__Task goal__
Every line with the string "James" should be copied from the data.

__Records shown__
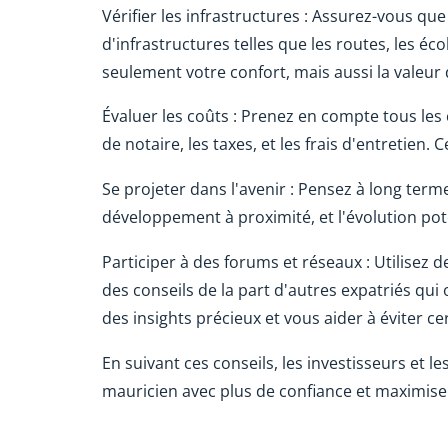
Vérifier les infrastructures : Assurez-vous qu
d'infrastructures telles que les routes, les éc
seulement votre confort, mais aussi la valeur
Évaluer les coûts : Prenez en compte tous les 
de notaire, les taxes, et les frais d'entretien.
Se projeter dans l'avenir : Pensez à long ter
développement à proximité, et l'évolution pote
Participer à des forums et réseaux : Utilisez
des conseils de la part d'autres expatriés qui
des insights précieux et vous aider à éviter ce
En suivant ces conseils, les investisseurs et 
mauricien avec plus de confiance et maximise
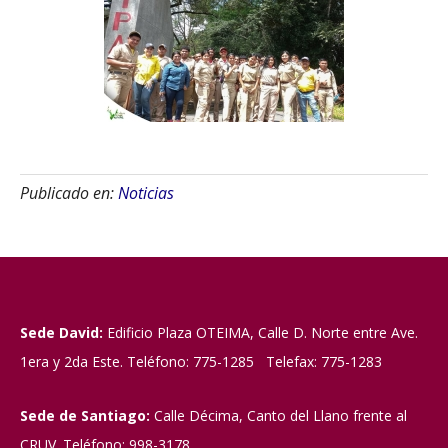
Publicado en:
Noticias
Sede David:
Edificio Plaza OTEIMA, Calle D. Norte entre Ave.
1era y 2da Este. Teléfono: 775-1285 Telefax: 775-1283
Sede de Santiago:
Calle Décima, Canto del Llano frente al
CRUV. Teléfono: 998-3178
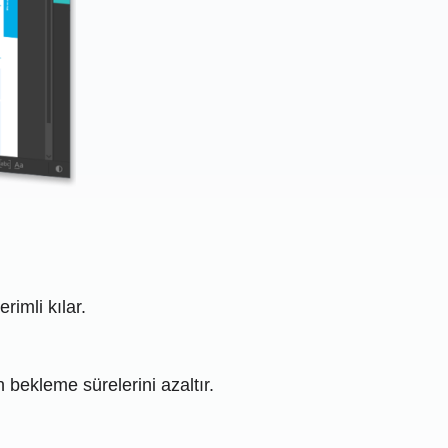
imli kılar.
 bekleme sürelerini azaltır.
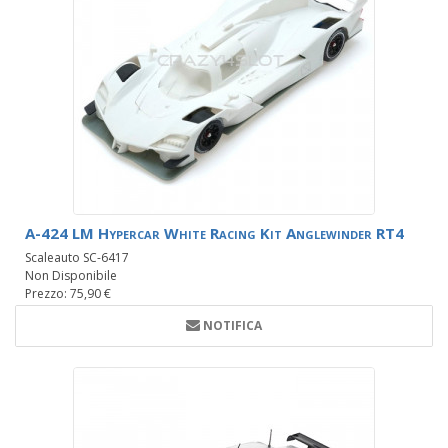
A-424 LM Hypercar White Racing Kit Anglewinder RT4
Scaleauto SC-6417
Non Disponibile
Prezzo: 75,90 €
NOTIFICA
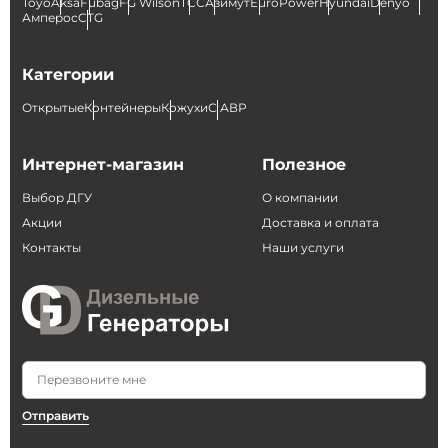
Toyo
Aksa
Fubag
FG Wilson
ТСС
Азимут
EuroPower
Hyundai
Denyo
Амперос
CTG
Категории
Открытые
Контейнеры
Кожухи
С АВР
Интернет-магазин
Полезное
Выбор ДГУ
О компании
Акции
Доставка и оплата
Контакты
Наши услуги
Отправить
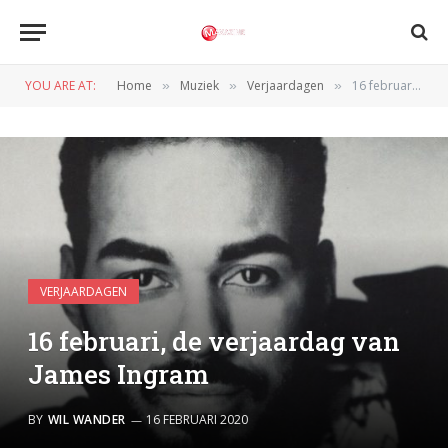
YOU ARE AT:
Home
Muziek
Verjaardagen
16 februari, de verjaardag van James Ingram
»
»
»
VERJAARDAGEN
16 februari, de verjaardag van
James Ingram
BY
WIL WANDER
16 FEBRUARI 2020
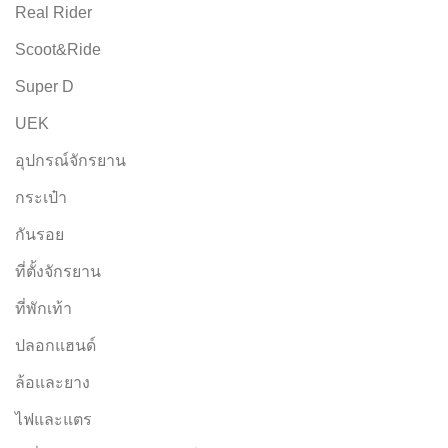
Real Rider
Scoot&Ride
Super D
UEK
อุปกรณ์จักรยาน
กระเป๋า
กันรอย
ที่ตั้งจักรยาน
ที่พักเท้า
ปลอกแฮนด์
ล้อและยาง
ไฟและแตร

__Result of this exercise__
16 februari, de verjaardag van James Ingram
James Ingram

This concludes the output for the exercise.